== Dataset entries ==

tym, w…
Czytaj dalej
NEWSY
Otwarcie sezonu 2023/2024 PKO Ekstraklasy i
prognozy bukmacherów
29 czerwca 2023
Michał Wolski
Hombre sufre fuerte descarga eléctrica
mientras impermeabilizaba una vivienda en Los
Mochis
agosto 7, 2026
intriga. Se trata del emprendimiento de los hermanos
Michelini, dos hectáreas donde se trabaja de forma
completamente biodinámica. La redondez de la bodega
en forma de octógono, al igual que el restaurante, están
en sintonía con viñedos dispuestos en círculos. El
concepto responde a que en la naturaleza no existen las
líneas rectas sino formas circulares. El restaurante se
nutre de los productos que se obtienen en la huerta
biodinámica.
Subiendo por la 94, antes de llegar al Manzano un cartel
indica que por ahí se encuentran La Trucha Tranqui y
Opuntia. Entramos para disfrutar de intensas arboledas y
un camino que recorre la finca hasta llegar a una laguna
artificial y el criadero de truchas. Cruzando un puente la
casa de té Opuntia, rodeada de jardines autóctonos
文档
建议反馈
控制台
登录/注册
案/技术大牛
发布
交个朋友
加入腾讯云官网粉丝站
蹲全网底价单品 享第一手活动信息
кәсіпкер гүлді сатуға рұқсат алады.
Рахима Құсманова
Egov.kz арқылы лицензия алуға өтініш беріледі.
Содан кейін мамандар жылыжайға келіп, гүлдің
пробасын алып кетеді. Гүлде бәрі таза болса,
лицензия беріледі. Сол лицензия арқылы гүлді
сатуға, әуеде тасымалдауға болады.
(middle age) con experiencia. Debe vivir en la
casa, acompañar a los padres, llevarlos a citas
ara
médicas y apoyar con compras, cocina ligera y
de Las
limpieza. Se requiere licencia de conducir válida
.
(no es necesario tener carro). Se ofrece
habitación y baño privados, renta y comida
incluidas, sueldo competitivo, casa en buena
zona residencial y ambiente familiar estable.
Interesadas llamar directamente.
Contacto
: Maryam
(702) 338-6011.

===
== Dataset entries ==

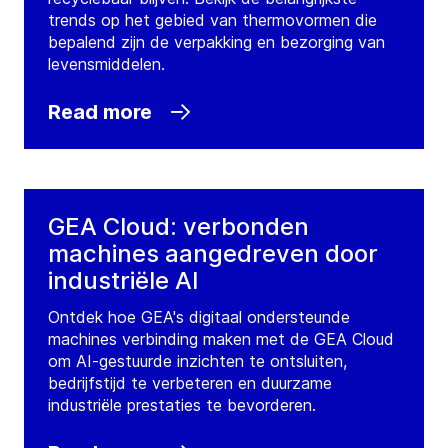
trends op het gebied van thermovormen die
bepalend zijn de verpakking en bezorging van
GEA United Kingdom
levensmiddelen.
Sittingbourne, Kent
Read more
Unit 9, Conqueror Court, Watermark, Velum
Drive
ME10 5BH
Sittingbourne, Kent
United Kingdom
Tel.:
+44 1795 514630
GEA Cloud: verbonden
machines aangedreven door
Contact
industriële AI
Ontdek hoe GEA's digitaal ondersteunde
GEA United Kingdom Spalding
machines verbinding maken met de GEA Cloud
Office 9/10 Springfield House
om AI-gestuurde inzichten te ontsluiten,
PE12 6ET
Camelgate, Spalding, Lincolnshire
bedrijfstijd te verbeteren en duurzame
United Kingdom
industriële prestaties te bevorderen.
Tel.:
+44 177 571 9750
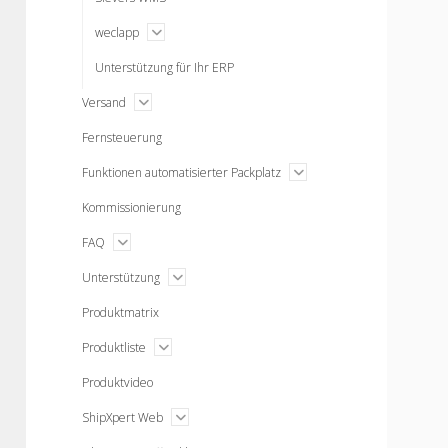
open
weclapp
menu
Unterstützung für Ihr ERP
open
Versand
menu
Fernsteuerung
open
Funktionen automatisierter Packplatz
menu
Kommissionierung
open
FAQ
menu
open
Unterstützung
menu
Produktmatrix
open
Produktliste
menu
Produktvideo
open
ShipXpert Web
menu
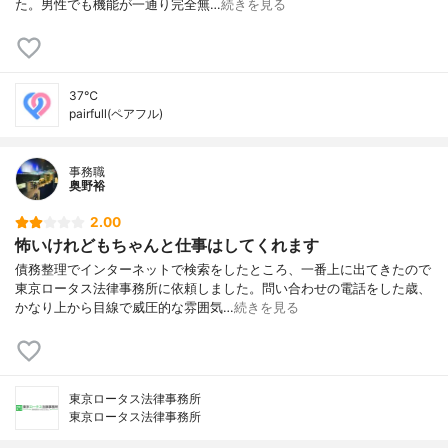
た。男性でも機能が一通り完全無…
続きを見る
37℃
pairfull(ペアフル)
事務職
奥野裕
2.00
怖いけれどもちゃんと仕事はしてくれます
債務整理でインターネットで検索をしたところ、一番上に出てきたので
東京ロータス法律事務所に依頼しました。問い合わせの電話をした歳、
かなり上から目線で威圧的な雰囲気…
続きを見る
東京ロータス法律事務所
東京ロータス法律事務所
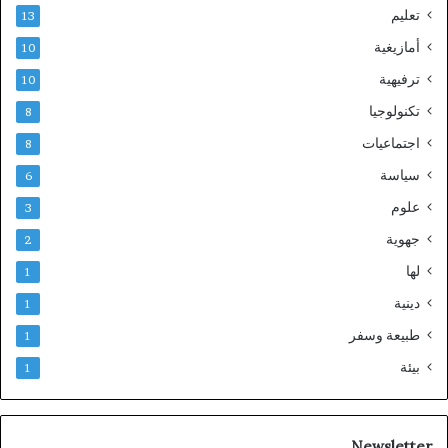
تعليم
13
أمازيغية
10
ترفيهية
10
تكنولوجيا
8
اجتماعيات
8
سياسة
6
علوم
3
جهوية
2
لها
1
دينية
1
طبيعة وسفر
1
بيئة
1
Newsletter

===
== Dataset entries ==

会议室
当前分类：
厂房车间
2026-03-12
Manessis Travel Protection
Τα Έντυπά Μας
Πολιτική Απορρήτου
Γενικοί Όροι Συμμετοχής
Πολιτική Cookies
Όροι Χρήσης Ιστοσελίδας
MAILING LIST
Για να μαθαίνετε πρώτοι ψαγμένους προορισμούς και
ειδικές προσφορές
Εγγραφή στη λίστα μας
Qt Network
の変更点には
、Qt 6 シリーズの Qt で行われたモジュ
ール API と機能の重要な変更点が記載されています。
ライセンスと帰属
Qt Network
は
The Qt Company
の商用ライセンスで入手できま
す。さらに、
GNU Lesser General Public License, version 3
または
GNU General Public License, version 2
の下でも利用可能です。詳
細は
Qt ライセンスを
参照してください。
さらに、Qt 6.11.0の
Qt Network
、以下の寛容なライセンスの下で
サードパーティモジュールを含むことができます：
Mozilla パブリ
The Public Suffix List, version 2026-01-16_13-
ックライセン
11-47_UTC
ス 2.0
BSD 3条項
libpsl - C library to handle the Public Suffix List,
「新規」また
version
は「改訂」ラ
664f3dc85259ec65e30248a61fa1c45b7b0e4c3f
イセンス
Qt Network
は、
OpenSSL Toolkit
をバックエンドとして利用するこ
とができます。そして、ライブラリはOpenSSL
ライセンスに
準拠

===

Retype the records above, but only those lines that fall between the line containing "indica que por" and the line containing "пробасын алып кетеді.", with both of those lines included, exactly as written.

▸ Result of this task
indica que por ahí se encuentran La Trucha Tranqui y
Opuntia. Entramos para disfrutar de intensas arboledas y
un camino que recorre la finca hasta llegar a una laguna
artificial y el criadero de truchas. Cruzando un puente la
casa de té Opuntia, rodeada de jardines autóctonos
文档
建议反馈
控制台
登录/注册
案/技术大牛
发布
交个朋友
加入腾讯云官网粉丝站
蹲全网底价单品 享第一手活动信息
кәсіпкер гүлді сатуға рұқсат алады.
Рахима Құсманова
Egov.kz арқылы лицензия алуға өтініш беріледі.
Содан кейін мамандар жылыжайға келіп, гүлдің
пробасын алып кетеді. Гүлде бәрі таза болса,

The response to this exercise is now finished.